## WHAT YOU ARE ASKED TO DO
Tally how many lines in the data hold the word "click", and give the result with no other text.

• • • • •

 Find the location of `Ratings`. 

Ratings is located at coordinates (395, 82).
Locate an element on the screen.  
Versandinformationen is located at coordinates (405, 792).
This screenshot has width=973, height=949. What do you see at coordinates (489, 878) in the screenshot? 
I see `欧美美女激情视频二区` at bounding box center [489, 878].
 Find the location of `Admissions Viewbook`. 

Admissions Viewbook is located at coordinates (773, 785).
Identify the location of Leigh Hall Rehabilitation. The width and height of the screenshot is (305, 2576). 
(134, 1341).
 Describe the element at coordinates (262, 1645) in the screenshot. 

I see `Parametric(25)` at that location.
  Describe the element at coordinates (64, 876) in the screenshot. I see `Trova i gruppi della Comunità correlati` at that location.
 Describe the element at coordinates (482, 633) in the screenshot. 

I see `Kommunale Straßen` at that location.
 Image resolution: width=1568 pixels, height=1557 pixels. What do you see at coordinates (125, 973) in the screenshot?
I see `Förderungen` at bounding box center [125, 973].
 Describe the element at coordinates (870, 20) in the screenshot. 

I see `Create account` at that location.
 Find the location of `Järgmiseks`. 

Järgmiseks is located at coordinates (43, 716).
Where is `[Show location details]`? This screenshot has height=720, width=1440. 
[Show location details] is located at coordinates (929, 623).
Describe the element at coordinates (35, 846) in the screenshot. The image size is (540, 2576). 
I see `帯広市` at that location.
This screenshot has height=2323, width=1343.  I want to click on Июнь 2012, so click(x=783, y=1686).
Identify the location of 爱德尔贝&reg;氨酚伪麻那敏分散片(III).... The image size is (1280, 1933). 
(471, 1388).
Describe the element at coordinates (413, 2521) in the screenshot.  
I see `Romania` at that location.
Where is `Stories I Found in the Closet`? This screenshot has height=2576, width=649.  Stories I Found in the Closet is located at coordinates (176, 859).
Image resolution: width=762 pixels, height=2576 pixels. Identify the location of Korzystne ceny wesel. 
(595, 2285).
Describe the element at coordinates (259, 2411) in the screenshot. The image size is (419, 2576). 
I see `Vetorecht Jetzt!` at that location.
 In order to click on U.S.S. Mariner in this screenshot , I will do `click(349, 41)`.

• • • • •

## ANSWER
2